I'm considering a '70-80's VW Westfalia Van for infrequent use and for camping with my animals - they like to watch the wildlife at nite. I did have a Karmann Ghia, years ago, so know about the lack of power. My main concern would be security, & cost of maintenance. That elevated roof portion looks like a large animal could get in before you could shut it? Worst predator would be human. What do you think of the van?


----------



## BigJim (Sep 2, 2008)

If it has fuel injectors, pass on it, that thing will catch fire before you know it.


----------



## Nik333 (Mar 1, 2015)

Based on the ratio of replies to question, I guess i's not a good idea!:biggrin2:


----------



## paintdrying (Jul 13, 2012)

I am no expert, their are some models that turned out to be okay. They are best to pass on because of reliability problems.


----------



## manatee (May 13, 2013)

The '69 that we had was a good trouble free vehicle.
The '73 had carburater problems and the heads became loose and that was a problem.
The '80 had the same engine as the '73 and the same problems.
Later years had the infamous waterboxer engine. There are kits available to replace the waterboxer with Subaru, Ford or Passat engines.
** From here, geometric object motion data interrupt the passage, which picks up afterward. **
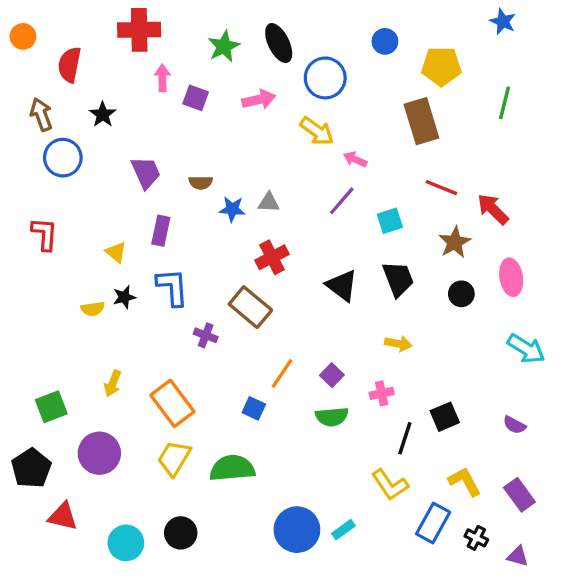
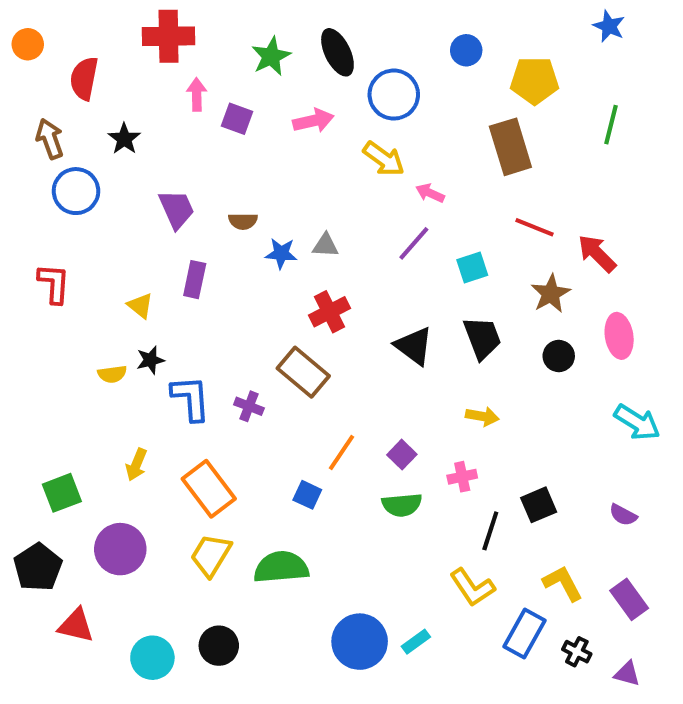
blue L-shape: (172, 287) -> (191, 398), moved

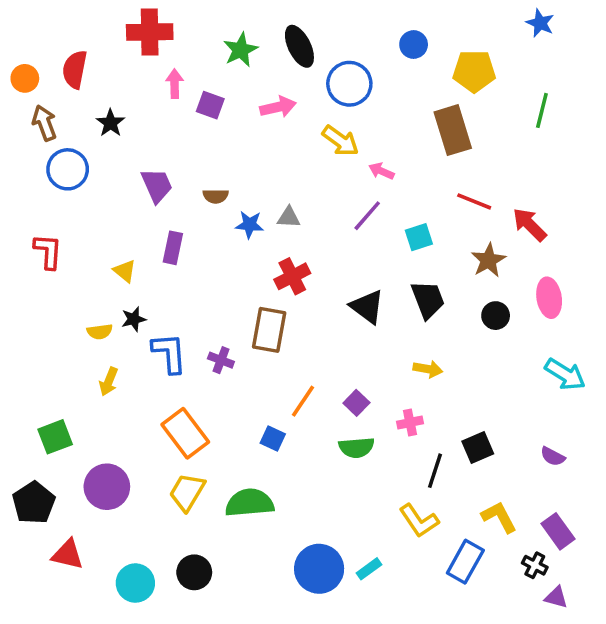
orange circle: (28, 44) -> (25, 78), moved
brown rectangle: (303, 372) -> (269, 330), turned 60
yellow arrow: (136, 465) -> (109, 382), moved
black cross: (577, 652) -> (535, 565), moved

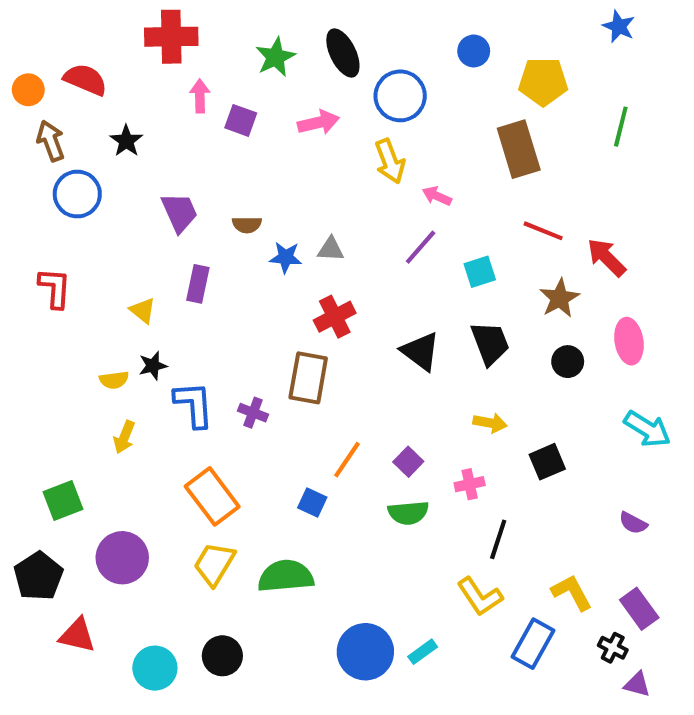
red semicircle: (75, 69) -> (85, 80), turned 102
yellow arrow: (340, 141) -> (390, 161), turned 33
black square: (478, 448) -> (547, 462), moved

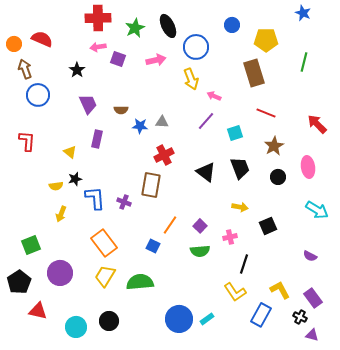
red cross: (171, 37) -> (98, 18), moved
pink arrow: (200, 96) -> (98, 47), turned -98
black star: (126, 141) -> (77, 70), moved
red arrow: (607, 257) -> (317, 124), moved

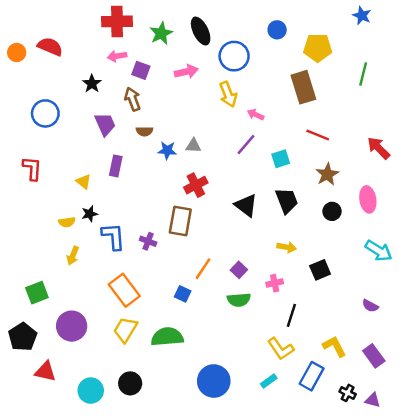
brown arrow: (25, 69) -> (133, 99), moved
black cross: (300, 317) -> (348, 393), moved
cyan rectangle: (207, 319) -> (269, 381), moved

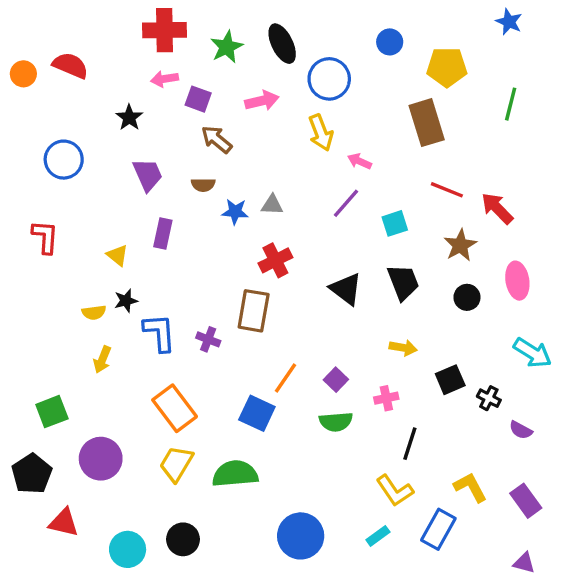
brown arrow: (133, 99) -> (217, 139), moved, turned -30
red arrow: (379, 148) -> (497, 208), moved
blue square: (183, 294) -> (257, 413), size x1.5
black cross: (348, 393) -> (489, 398), moved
The first Vanagon was in 1980. They were nice cars with crappy engines.


----------



## cleveman (Dec 17, 2011)

I have my own version of the camper van. It is a '01 Golf tdi with a tent in the trunk. Works fabulously.


----------



## Nik333 (Mar 1, 2015)

Ha,ha! I already have a tent in my sedan's trunk. Last camping trip had a little problem with two guys jimmying my window in the dead of a rainy night then checking the tent. A woman told me you need a dog or a man along, one or the other, it doesn't matter, either or :} Her husband was within earshot! :2guns:


----------



## r___r (May 5, 2015)

If these were around, you could have another VW, you could modify the engine for plenty of power, you wouldn't worry about fabric walls, and room for you and your animals


----------



## Nik333 (Mar 1, 2015)

That's amazing! I don't remember ever seeing one. Many of my friends had VW Beetles or Bugs as I think we called them. The trailer is almost like a precursor to an RV. I wonder why they disappeared? Looks like thin metal, maybe rusted out quickly? Nowadays with so many SUVs on the road, I don't think I'd feel safe in a Bug :}

I'll have to remember manatee's comment about '69 VW Westfalia Vans. That's one good thing about California's huge population - lots of old cars. I'm no where near a hippie, my dad wanted me to get one as my first car.


----------